In a post commenting on initial reports of the shooting, US Deputy Attorney General Todd Blanche said Wednesday evening that there was a “Minnesota insurrection” happening. Blanche, who used to be Trump’s personal attorney, accused Minneapolis Mayor Jacob Frey and Minnesota Gov. Tim Walz of “encouraging violence against law enforcement.” Both Frey and Walz have multiple times called for peaceful protests against ICE’s actions in the city.

“Walz and Frey,” Blanche wrote, “I’m focused on stopping YOU from your terrorism by whatever means necessary. This is not a threat. It’s a promise.”

President Trump threatening to send the military into a US city under the Insurrection Act isn’t a new idea for the administration. Back in 2023 in an interview with the New York Times, Stephen Miller,Trump’s longtime advisor, said that they were already planning to invoke the law to apprehend immigrants.

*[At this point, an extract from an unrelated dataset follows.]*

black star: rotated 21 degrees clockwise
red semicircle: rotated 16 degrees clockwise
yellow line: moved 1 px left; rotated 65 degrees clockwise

The ongoing situation in Minneapolis has been intensifying for over a month and has only become more acute after the killing of Good. Videos from the frontlines, including many published by Mother Jones, show federal agents violently pulling a woman from her car, repeatedly deploying chemical agents on protestors, and otherwise continuing their offensive against those DHS claims are in the country without legal status—in their home, at school, and at work.

In a Wednesday night address, Gov. Walz spoke directly to Minnesotans, urging them to continue to record ICE’s actions. “If you see these ICE agents in your neighborhood, take out that phone and record. Help us create a database of the atrocities against Minnesotans. Not just to establish a record for posterity, but to bank evidence for future prosecution,” he said, once again telling protestors to respond peacefully. “Trump wants this chaos,” Walz added. “He wants confusion. And yes, he wants more violence on our streets. We cannot give him what he wants. We can’t. We must protest loudly, urgently, but also peacefully.”

Watch my address on the ongoing federal presence in Minnesota:https://t.co/n4AqTkHXRx

— Governor Tim Walz (@GovTimWalz) January 15, 2026

“This long ago stopped being a matter of immigration enforcement, instead, it’s a campaign of organized brutality against the people of Minnesota by the federal government,” Walz said, telling Trump and DHS Secretary Kristi Noem to “end this occupation.”